Synthetic Content

Przemek Chojecki
Jun 17 · 5 min read

We have entered the age of fake news and deepfakes. It is more problematic than ever to find a useful piece of information among millions of websites with irrelevant or simply wrong content. How bad can it get and are there any upsides?

This dog doesn’t exist

Fake News vs Synthetic Content

As an AI entrepreneur and a scientist I follow machine learning research on a daily basis. With the recent outcry about fake news and deepfakes, I wanted to test what is really possible if you were to generate an entire website with every piece of content on it by artificial intelligence. The whole process, which I describe below, let me arrive at a concept of a synthetic content, a content which is made purely through AI and machine-generation.

First of all, not every synthetic content is a fake news and vice versa.

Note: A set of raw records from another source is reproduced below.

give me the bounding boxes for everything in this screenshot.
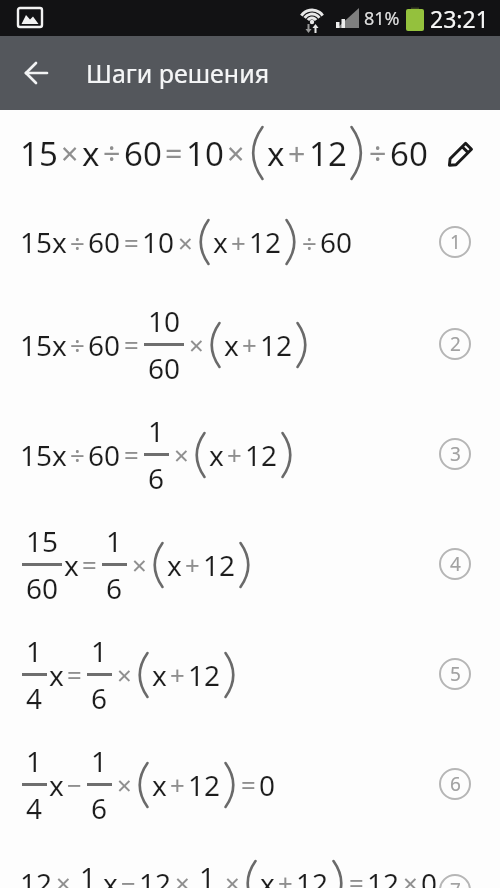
staticText: × bbox=[189, 327, 204, 362]
staticText: 12 bbox=[260, 326, 293, 364]
staticText: + bbox=[185, 547, 200, 582]
staticText: x bbox=[82, 131, 100, 176]
staticText: 12 bbox=[309, 131, 347, 176]
staticText: 6 bbox=[91, 679, 108, 717]
staticText: 60 bbox=[148, 349, 181, 387]
staticText: = bbox=[349, 865, 364, 888]
button[interactable]: 15x bbox=[0, 399, 500, 509]
staticText: 7 bbox=[450, 877, 461, 888]
staticText: 15x bbox=[20, 223, 67, 261]
staticText: 12 bbox=[296, 864, 329, 888]
staticText: 10 bbox=[148, 302, 181, 340]
staticText: × bbox=[132, 547, 147, 582]
staticText: ÷ bbox=[70, 225, 85, 260]
staticText: 1 bbox=[199, 858, 216, 888]
staticText: 15x bbox=[20, 436, 67, 474]
button[interactable]: 15 bbox=[0, 509, 500, 619]
staticText: 2 bbox=[450, 331, 461, 357]
staticText: × bbox=[117, 767, 132, 802]
staticText: x bbox=[167, 546, 182, 584]
staticText: + bbox=[170, 657, 185, 692]
staticText: 4 bbox=[450, 551, 461, 577]
staticText: ÷ bbox=[369, 133, 387, 174]
staticText: × bbox=[225, 865, 240, 888]
staticText: 4 bbox=[26, 679, 43, 717]
staticText: 6 bbox=[450, 771, 461, 797]
staticText: = bbox=[124, 437, 139, 472]
staticText: × bbox=[227, 133, 245, 174]
staticText: 15 bbox=[20, 131, 58, 176]
staticText: × bbox=[174, 437, 189, 472]
staticText: 10 bbox=[186, 131, 224, 176]
staticText: + bbox=[242, 327, 257, 362]
staticText: × bbox=[61, 133, 79, 174]
staticText: = bbox=[82, 547, 97, 582]
staticText: 12 bbox=[139, 864, 172, 888]
staticText: ÷ bbox=[70, 437, 85, 472]
staticText: = bbox=[67, 657, 82, 692]
staticText: x bbox=[49, 766, 64, 804]
staticText: x bbox=[209, 436, 224, 474]
staticText: + bbox=[231, 225, 246, 260]
staticText: 1 bbox=[450, 229, 461, 255]
staticText: ÷ bbox=[302, 225, 317, 260]
staticText: ÷ bbox=[103, 133, 121, 174]
staticText: = bbox=[241, 767, 256, 802]
staticText: + bbox=[288, 133, 306, 174]
staticText: 60 bbox=[88, 223, 121, 261]
staticText: 1 bbox=[106, 522, 123, 560]
staticText: + bbox=[170, 767, 185, 802]
button[interactable]: 12 bbox=[0, 839, 500, 888]
staticText: 60 bbox=[320, 223, 353, 261]
button[interactable]: 1 bbox=[0, 729, 500, 839]
staticText: x bbox=[213, 223, 228, 261]
staticText: + bbox=[227, 437, 242, 472]
staticText: 12 bbox=[367, 864, 400, 888]
staticText: 60 bbox=[390, 131, 428, 176]
button[interactable]: 15x bbox=[0, 289, 500, 399]
staticText: × bbox=[403, 865, 418, 888]
staticText: = bbox=[165, 133, 183, 174]
staticText: ÷ bbox=[70, 327, 85, 362]
staticText: 1 bbox=[91, 632, 108, 670]
staticText: = bbox=[124, 327, 139, 362]
staticText: 0 bbox=[259, 766, 276, 804]
staticText: + bbox=[278, 865, 293, 888]
staticText: 4 bbox=[26, 789, 43, 827]
staticText: x bbox=[103, 864, 118, 888]
staticText: − bbox=[121, 865, 136, 888]
staticText: × bbox=[178, 225, 193, 260]
staticText: 10 bbox=[142, 223, 175, 261]
staticText: x bbox=[260, 864, 275, 888]
staticText: 1 bbox=[148, 412, 165, 450]
staticText: x bbox=[267, 131, 285, 176]
staticText: 12 bbox=[245, 436, 278, 474]
staticText: − bbox=[67, 767, 82, 802]
staticText: 60 bbox=[124, 131, 162, 176]
button[interactable]: 1 bbox=[0, 619, 500, 729]
staticText: 81% bbox=[364, 6, 400, 31]
button[interactable]: 15 bbox=[0, 110, 500, 195]
staticText: 1 bbox=[26, 742, 43, 780]
staticText: 12 bbox=[188, 766, 221, 804]
staticText: x bbox=[49, 656, 64, 694]
staticText: 60 bbox=[88, 436, 121, 474]
staticText: 6 bbox=[106, 569, 123, 607]
staticText: 12 bbox=[249, 223, 282, 261]
staticText: 6 bbox=[91, 789, 108, 827]
staticText: 15x bbox=[20, 326, 67, 364]
staticText: x bbox=[64, 546, 79, 584]
staticText: 12 bbox=[20, 864, 53, 888]
staticText: × bbox=[175, 865, 190, 888]
staticText: x bbox=[224, 326, 239, 364]
staticText: 1 bbox=[80, 858, 97, 888]
staticText: 12 bbox=[188, 656, 221, 694]
staticText: 60 bbox=[88, 326, 121, 364]
staticText: 23:21 bbox=[430, 3, 489, 34]
staticText: × bbox=[117, 657, 132, 692]
button[interactable]: 15x bbox=[0, 195, 500, 289]
staticText: x bbox=[152, 766, 167, 804]
staticText: 12 bbox=[203, 546, 236, 584]
staticText: 1 bbox=[26, 632, 43, 670]
button[interactable] bbox=[0, 36, 74, 110]
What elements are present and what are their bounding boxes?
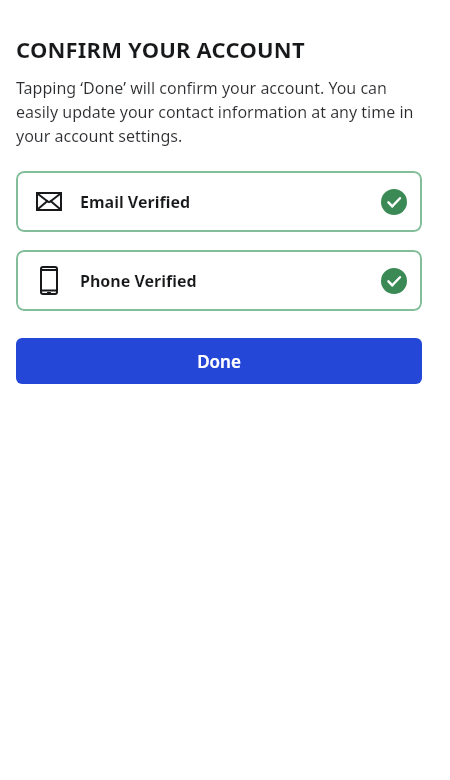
other: Phone — [40, 266, 58, 295]
button[interactable]: Phone — [16, 250, 422, 311]
staticText: CONFIRM YOUR ACCOUNT — [16, 34, 305, 64]
staticText: Tapping ‘Done’ will confirm your account… — [16, 77, 428, 147]
other: Verified — [381, 268, 407, 294]
staticText: Done — [197, 350, 241, 373]
staticText: Phone Verified — [80, 270, 197, 292]
other: Email — [36, 192, 62, 211]
staticText: Email Verified — [80, 191, 191, 213]
other: Verified — [381, 189, 407, 215]
button[interactable]: Email — [16, 171, 422, 232]
button[interactable]: Done — [16, 338, 422, 384]
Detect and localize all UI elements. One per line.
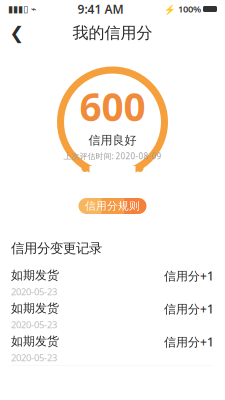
staticText: ⚡ 100% <box>164 3 201 15</box>
button[interactable]: 如期发货 <box>0 332 225 365</box>
button[interactable]: 如期发货 <box>0 299 225 332</box>
staticText: 600 <box>80 81 146 132</box>
staticText: 上次评估时间: 2020-08-09 <box>64 151 162 161</box>
button[interactable]: 信用分规则 <box>78 198 146 214</box>
staticText: 信用分+1 <box>164 334 214 350</box>
staticText: 2020-05-23 <box>11 318 57 331</box>
button[interactable]: 如期发货 <box>0 266 225 299</box>
staticText: ▮▮▮▯ <box>8 4 28 14</box>
staticText: 信用分+1 <box>164 301 214 317</box>
staticText: 2020-05-23 <box>11 352 57 364</box>
staticText: 我的信用分 <box>72 23 152 43</box>
staticText: 信用分规则 <box>85 199 140 212</box>
staticText: 如期发货 <box>11 268 59 282</box>
staticText: 9:41 AM <box>78 1 124 17</box>
staticText: 如期发货 <box>11 334 59 348</box>
staticText: 信用分+1 <box>164 268 214 284</box>
staticText: 信用良好 <box>88 133 136 148</box>
staticText: ⌁ <box>28 4 37 14</box>
staticText: 如期发货 <box>11 301 59 316</box>
button[interactable]: Back <box>0 18 34 48</box>
staticText: 2020-05-23 <box>11 286 57 298</box>
staticText: 信用分变更记录 <box>11 240 102 256</box>
staticText: ❮ <box>10 23 24 43</box>
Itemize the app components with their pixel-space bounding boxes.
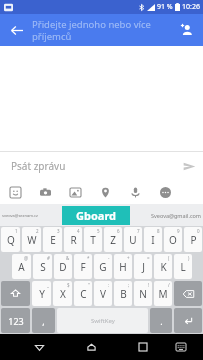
staticText: O bbox=[169, 233, 177, 247]
button[interactable]: W bbox=[22, 227, 41, 252]
button[interactable]: M bbox=[154, 281, 172, 306]
staticText: ) bbox=[188, 255, 190, 261]
button[interactable]: Y bbox=[32, 281, 51, 306]
staticText: , bbox=[42, 315, 45, 327]
staticText: J bbox=[142, 260, 145, 274]
button[interactable]: Shift bbox=[1, 281, 30, 306]
button[interactable]: Recents bbox=[130, 334, 156, 360]
button[interactable]: R bbox=[64, 227, 82, 252]
staticText: = bbox=[147, 255, 150, 261]
button[interactable]: I bbox=[144, 227, 162, 252]
button[interactable]: Back bbox=[26, 334, 52, 360]
button[interactable]: Gboard bbox=[62, 206, 130, 225]
staticText: 2 bbox=[36, 228, 39, 234]
button[interactable]: Backspace bbox=[174, 281, 202, 306]
button[interactable]: Keyboard bbox=[168, 334, 194, 360]
staticText: D bbox=[59, 260, 67, 274]
button[interactable]: Add recipient bbox=[171, 14, 203, 46]
staticText: * bbox=[87, 255, 90, 261]
button[interactable]: G bbox=[94, 254, 112, 279]
button[interactable]: X bbox=[53, 281, 72, 306]
staticText: C bbox=[80, 287, 87, 301]
button[interactable]: F bbox=[74, 254, 92, 279]
button[interactable]: B bbox=[114, 281, 132, 306]
staticText: : bbox=[108, 282, 110, 288]
staticText: Z bbox=[110, 233, 116, 247]
staticText: $ bbox=[67, 282, 70, 288]
staticText: P bbox=[190, 233, 197, 247]
staticText: E bbox=[50, 233, 56, 247]
staticText: 3 bbox=[57, 228, 60, 234]
staticText: R bbox=[70, 233, 77, 247]
staticText: @ bbox=[24, 255, 29, 261]
staticText: V bbox=[100, 287, 106, 301]
staticText: ; bbox=[128, 282, 130, 288]
staticText: - bbox=[108, 255, 110, 261]
staticText: 7 bbox=[137, 228, 140, 234]
staticText: 0 bbox=[197, 228, 200, 234]
staticText: N bbox=[139, 287, 147, 301]
button[interactable]: Gallery bbox=[60, 180, 90, 204]
staticText: SwiftKey bbox=[91, 317, 115, 325]
button[interactable]: Enter bbox=[174, 308, 202, 333]
button[interactable]: Home bbox=[78, 334, 104, 360]
staticText: 6 bbox=[117, 228, 120, 234]
button[interactable]: S bbox=[33, 254, 52, 279]
staticText: 9 bbox=[177, 228, 180, 234]
staticText: 5 bbox=[97, 228, 100, 234]
staticText: K bbox=[160, 260, 167, 274]
button[interactable]: Send bbox=[175, 152, 203, 180]
staticText: Q bbox=[7, 233, 15, 247]
button[interactable]: Sticker bbox=[0, 180, 30, 204]
staticText: Přidejte jednoho nebo více příjemců bbox=[32, 18, 167, 42]
button[interactable]: 123 bbox=[1, 308, 30, 333]
staticText: 91 % bbox=[157, 2, 173, 12]
staticText: S bbox=[40, 260, 46, 274]
button[interactable]: E bbox=[43, 227, 62, 252]
button[interactable]: Space bbox=[57, 308, 148, 333]
button[interactable]: More bbox=[150, 180, 180, 204]
button[interactable]: Location bbox=[90, 180, 120, 204]
staticText: & bbox=[66, 255, 70, 261]
button[interactable]: V bbox=[94, 281, 112, 306]
button[interactable]: , bbox=[32, 308, 55, 333]
button[interactable]: N bbox=[134, 281, 152, 306]
button[interactable]: L bbox=[174, 254, 192, 279]
button[interactable]: Psát zprávu bbox=[0, 152, 203, 180]
button[interactable]: H bbox=[114, 254, 132, 279]
button[interactable]: . bbox=[150, 308, 172, 333]
button[interactable]: O bbox=[164, 227, 182, 252]
staticText: X bbox=[60, 287, 66, 301]
button[interactable]: C bbox=[74, 281, 92, 306]
staticText: 1 bbox=[15, 228, 18, 234]
button[interactable]: A bbox=[12, 254, 31, 279]
staticText: G bbox=[99, 260, 107, 274]
button[interactable]: D bbox=[54, 254, 72, 279]
button[interactable]: U bbox=[124, 227, 142, 252]
button[interactable]: Sveova@gmail.com bbox=[151, 212, 201, 219]
staticText: I bbox=[151, 233, 155, 247]
button[interactable]: Back bbox=[0, 14, 32, 46]
staticText: Y bbox=[39, 287, 45, 301]
staticText: 123 bbox=[8, 315, 24, 327]
staticText: # bbox=[47, 255, 50, 261]
staticText: B bbox=[120, 287, 127, 301]
button[interactable]: sveova@seznam.cz bbox=[2, 213, 38, 218]
button[interactable]: Voice bbox=[120, 180, 150, 204]
staticText: " bbox=[88, 282, 90, 288]
staticText: Psát zprávu bbox=[11, 159, 175, 173]
staticText: Gboard bbox=[76, 208, 117, 223]
button[interactable]: Q bbox=[1, 227, 20, 252]
staticText: M bbox=[158, 287, 168, 301]
button[interactable]: Camera bbox=[30, 180, 60, 204]
button[interactable]: T bbox=[84, 227, 102, 252]
button[interactable]: Z bbox=[104, 227, 122, 252]
button[interactable]: K bbox=[154, 254, 172, 279]
staticText: . bbox=[160, 315, 163, 327]
staticText: U bbox=[129, 233, 137, 247]
staticText: ( bbox=[168, 255, 170, 261]
staticText: F bbox=[80, 260, 86, 274]
button[interactable]: J bbox=[134, 254, 152, 279]
button[interactable]: P bbox=[184, 227, 202, 252]
staticText: A bbox=[18, 260, 25, 274]
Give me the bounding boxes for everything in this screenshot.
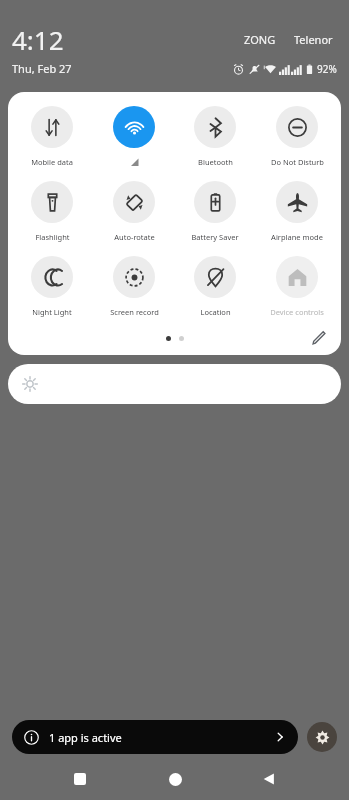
staticText: Telenor [294, 32, 333, 47]
button[interactable]: Location [177, 256, 253, 319]
staticText: Flashlight [35, 232, 70, 242]
button[interactable]: Do Not Disturb [259, 106, 335, 169]
staticText: Battery Saver [191, 232, 239, 242]
button[interactable]: Back [254, 766, 284, 792]
staticText: 4:12 [12, 22, 64, 57]
staticText: Location [200, 307, 231, 317]
button[interactable]: Brightness [8, 364, 341, 404]
button[interactable]: Home [160, 766, 190, 792]
staticText: Airplane mode [271, 232, 323, 242]
staticText: Auto-rotate [114, 232, 155, 242]
button[interactable]: Airplane mode [259, 181, 335, 244]
staticText: 1 app is active [49, 730, 122, 745]
staticText: Bluetooth [198, 157, 233, 167]
staticText: 92% [317, 62, 337, 76]
button[interactable]: Recents [65, 766, 95, 792]
button[interactable]: Mobile data [14, 106, 90, 169]
button[interactable]: Edit tiles [307, 326, 331, 350]
staticText: Screen record [110, 307, 159, 317]
staticText: Device controls [270, 307, 324, 317]
button[interactable]: Flashlight [14, 181, 90, 244]
button[interactable]: Settings [307, 722, 337, 752]
button[interactable]: Night Light [14, 256, 90, 319]
button[interactable]: Screen record [96, 256, 172, 319]
button[interactable]: Bluetooth [177, 106, 253, 169]
button[interactable]: Auto-rotate [96, 181, 172, 244]
button[interactable]: Device controls [259, 256, 335, 319]
staticText: Mobile data [31, 157, 73, 167]
button[interactable]: Wi-Fi [96, 106, 172, 169]
button[interactable]: 1 app is active [12, 720, 298, 754]
staticText: Do Not Disturb [271, 157, 324, 167]
staticText: ZONG [244, 32, 276, 47]
staticText: Thu, Feb 27 [12, 61, 72, 76]
staticText: Night Light [32, 307, 72, 317]
button[interactable]: Battery Saver [177, 181, 253, 244]
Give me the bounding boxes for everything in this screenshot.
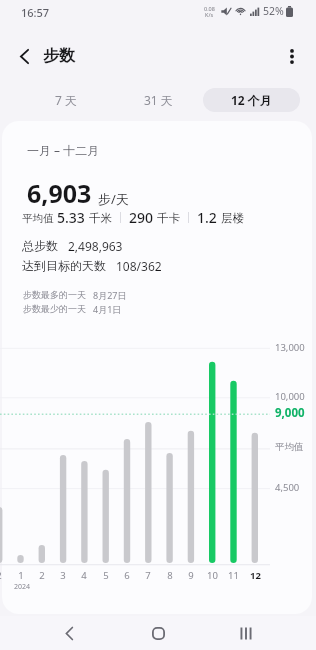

Secondly, it is almost impossible to determine whether a given piece of content is synthetic, especially if it was generated in a narrow knowledge domain. Hence a basic criterion for evaluating a piece of content should be its quality and whether it’s true or not.

If you think about it, a synthetic content is not necessarily bad. Imagine synthetic research, new science discoveries made by machines, which would only enrich our civilisation and boost our growth. This is the good side and this should be a true goal of building complex AI systems.

The bad side is, you can synthetically create fake news, misinformation or spam, on the scale never seen before. And this is what this article is about. We are currently still before the discovery of machine learning 2.0, that is machine learning combined with logical reasoning, which would allow us to boost our scientific understanding via AI-research or AI-research assistants. However I believe that we are now able to create new pieces of content, regardless whether true or false, on a massive scale in a form indistinguishable to human eyes.

To test this hypothesis I have decided to use state-of-the-art text and vision machine learning models to create two websites in popular subjects purely automatically. No content was to be added by me or other humans, everything must come from AI, even the website itself on every single level.

I have chosen to create two separate websites: one about a healthy lifestyle and the other about money, which according to different statistics were among the most popular topics searched on the Internet.

1. WallStreetHack.com

This website was to be about money — earning, saving, insuring, taking a loan. From advice on how to get rich to texts about best loans and mortgage, written by experts in their fields (who don’t exist). Among most googled keywords and highest paid ads are ‘loan’, ‘mortgage’, ‘insurance’, so this choice was obvious.

2. PerfectLifeHack.com

A large part of the Internet is about selling goods, especially those related to being fit and healthy. Beauty products advertised by celebrities, lotions for quick weight loss, powders for growing your muscles, you name it. Skilled affiliate marketers earn millions of dollars through well-played campaigns and ad management. So a website with beauty, health and fitness advice seemed like another obvious choice.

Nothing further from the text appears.